Activity>
Search the entries below for the word "technology", then copy each line in which it is found.
=-=-=-=-=
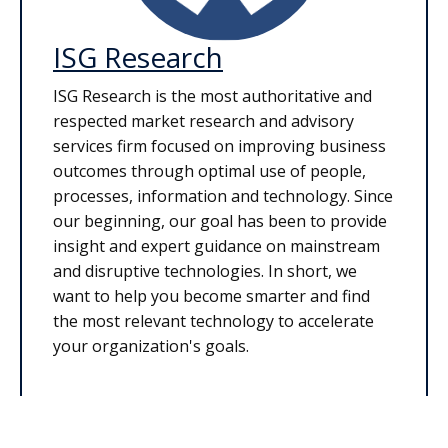
ISG Research
ISG Research is the most authoritative and
respected market research and advisory
services firm focused on improving business
outcomes through optimal use of people,
processes, information and technology. Since
our beginning, our goal has been to provide
insight and expert guidance on mainstream
and disruptive technologies. In short, we
want to help you become smarter and find
the most relevant technology to accelerate
your organization's goals.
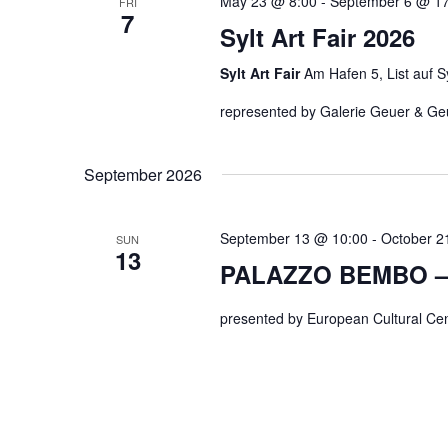
May 23 @ 8:00
-
September 6 @ 17
FRI
7
Sylt Art Fair 2026
Sylt Art Fair
Am Hafen 5, List auf S
represented by Galerie Geuer & Ge
September 2026
September 13 @ 10:00
-
October 2
SUN
13
PALAZZO BEMBO –
presented by European Cultural Cent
=-=-=-=-=
Task answer>
processes, information and technology. Since
the most relevant technology to accelerate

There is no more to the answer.